In 1894 Ives entered Yale to study music, and his father died at age 40 from a heart attack. Professor Horatio T. Parker was not at all interested in encouraging Ives' experimental style. Ives dutifully learned the basics, creating an interesting but conventional Symphony No. 1 as his graduation thesis in 1898. After barely managing to earn his diploma, Ives moved with a couple of his fraternity buddies to an apartment in New York City. He became organist at Central Presbyterian Church and composed his first large-scale attempt to reflect the spirit of America, the Symphony No. 2. In off hours Ives worked on his wild, highly dissonant and ragtime-influenced Piano Sonata No. 1, making a din that his roommates described as "resident disturbances."
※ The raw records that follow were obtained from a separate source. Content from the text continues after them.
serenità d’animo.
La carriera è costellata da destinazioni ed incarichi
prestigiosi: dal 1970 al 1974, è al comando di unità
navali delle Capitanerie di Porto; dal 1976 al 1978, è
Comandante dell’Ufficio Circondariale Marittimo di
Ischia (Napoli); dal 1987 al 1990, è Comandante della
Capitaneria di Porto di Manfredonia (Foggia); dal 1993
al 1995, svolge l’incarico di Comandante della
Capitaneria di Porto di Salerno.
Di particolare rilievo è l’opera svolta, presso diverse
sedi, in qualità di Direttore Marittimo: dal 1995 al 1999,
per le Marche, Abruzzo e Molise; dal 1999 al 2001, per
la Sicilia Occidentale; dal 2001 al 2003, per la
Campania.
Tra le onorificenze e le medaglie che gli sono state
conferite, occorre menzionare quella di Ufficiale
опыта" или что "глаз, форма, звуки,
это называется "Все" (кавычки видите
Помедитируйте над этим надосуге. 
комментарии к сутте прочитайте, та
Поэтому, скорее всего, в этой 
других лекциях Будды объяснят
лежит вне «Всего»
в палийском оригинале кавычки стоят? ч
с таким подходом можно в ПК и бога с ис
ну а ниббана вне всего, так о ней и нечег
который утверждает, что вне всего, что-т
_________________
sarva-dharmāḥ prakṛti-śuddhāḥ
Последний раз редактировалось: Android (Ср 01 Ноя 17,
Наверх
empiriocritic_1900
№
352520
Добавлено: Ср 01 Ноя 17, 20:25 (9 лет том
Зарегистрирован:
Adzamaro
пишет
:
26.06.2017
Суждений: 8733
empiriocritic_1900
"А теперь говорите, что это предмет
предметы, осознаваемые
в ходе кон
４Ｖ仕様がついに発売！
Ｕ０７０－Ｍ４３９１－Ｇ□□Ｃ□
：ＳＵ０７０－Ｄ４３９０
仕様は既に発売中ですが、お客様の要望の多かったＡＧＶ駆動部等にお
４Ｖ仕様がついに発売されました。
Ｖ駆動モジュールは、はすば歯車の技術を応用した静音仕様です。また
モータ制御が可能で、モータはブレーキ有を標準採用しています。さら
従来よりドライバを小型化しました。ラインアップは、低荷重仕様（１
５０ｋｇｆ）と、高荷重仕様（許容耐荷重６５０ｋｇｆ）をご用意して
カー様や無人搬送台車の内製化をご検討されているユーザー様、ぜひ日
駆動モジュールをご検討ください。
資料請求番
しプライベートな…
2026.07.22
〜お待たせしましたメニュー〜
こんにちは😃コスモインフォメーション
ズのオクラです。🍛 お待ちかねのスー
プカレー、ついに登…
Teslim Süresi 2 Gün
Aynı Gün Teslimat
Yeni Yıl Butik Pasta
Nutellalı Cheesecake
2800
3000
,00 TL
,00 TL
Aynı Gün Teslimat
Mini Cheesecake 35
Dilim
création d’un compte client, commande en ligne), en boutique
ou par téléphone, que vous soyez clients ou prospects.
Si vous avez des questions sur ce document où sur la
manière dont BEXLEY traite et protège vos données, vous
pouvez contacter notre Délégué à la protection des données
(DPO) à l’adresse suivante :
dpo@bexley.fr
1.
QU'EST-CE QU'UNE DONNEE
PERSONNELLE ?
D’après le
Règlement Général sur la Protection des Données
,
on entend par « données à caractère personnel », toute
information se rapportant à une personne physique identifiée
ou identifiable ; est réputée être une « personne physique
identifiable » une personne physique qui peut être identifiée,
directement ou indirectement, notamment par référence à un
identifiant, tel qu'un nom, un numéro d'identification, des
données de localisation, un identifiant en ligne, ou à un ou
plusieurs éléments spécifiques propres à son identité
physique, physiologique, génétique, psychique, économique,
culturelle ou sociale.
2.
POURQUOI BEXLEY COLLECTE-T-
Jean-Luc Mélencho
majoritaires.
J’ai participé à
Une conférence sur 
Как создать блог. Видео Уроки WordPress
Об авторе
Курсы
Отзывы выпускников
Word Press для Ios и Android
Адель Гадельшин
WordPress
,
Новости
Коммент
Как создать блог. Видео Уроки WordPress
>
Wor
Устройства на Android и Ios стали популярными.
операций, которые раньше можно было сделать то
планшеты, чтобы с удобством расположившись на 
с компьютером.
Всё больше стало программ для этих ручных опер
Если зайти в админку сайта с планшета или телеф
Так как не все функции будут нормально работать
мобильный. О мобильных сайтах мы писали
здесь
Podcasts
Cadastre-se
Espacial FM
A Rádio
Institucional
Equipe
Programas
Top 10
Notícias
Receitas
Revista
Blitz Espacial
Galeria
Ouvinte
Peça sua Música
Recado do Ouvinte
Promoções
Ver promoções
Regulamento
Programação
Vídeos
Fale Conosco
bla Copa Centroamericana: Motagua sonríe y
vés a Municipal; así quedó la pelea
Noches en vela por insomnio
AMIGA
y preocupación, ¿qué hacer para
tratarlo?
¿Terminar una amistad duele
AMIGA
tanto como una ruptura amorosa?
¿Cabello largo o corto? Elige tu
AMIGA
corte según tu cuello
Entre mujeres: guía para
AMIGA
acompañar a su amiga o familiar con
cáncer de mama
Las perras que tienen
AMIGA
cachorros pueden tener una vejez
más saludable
In 1902 a friend introduced Ives to the insurance agent Julian Myrick. They co-founded the first Mutual Life Insurance office in Manhattan. Through his hard work and easy ability to communicate with customers, Ives would become a very wealthy insurance executive. In 1906 he married Harmony Twichell, a woman from a prominent New England family. Ives continued to compose his music on commuter trains, in the evening, and on weekends, writing what pleased him without worrying what the outside world might think of it. In order to check details of orchestration, Ives hired out theater orchestras to rehearse his scores. In 1910 Ives gave New York Philharmonic conductor Gustav Mahler a score and parts to his Symphony No. 3, "The Camp Meeting." Mahler tried it in rehearsal after returning to Vienna, but died before he could perform it.
In the 1910s, Ives would produce several of his most important masterworks, the Symphony No. 4, the Orchestral Set No. 1: "Three Places in New England," the String Quartet No. 2, and the massive Piano Sonata No. 2, "Concord, Mass., 1840-1860," commonly referred to as the Concord Sonata. With the beginning of America's involvement in World War I, Ives raised funds for the war effort, supported an unsuccessful constitutional amendment prohibiting a declaration of war without the support of two-thirds of the populace, published a manual (Surveying the Prospect) that for years served as a bible for the insurance industry, and composed at an astounding pace. In October 1918 Ives suffered a severe heart attack that nearly killed him. In 1921 he published the Concord Sonata and in 1922 followed it with 114 Songs, containing songs dating from 1888 to the eve of publication. These editions were sent out free to anyone who wanted them, and many copies wound up in the wastebaskets of music conservatories.
In 1924 pianist and new music enthusiast E. Robert Schmitz made an appointment with Ives to buy insurance, but left instead with a copy of the Concord Sonata. He introduced the work to Edgard Varèse and to Henry Cowell, who became Ives' strongest advocate. Soon Ives' music began to appear on concert programs, and when Cowell launched his New Music Quarterly in 1927, Ives helped back the project financially. But that same year Ives confided to Harmony that he'd somehow lost the gift that compelled him to write music.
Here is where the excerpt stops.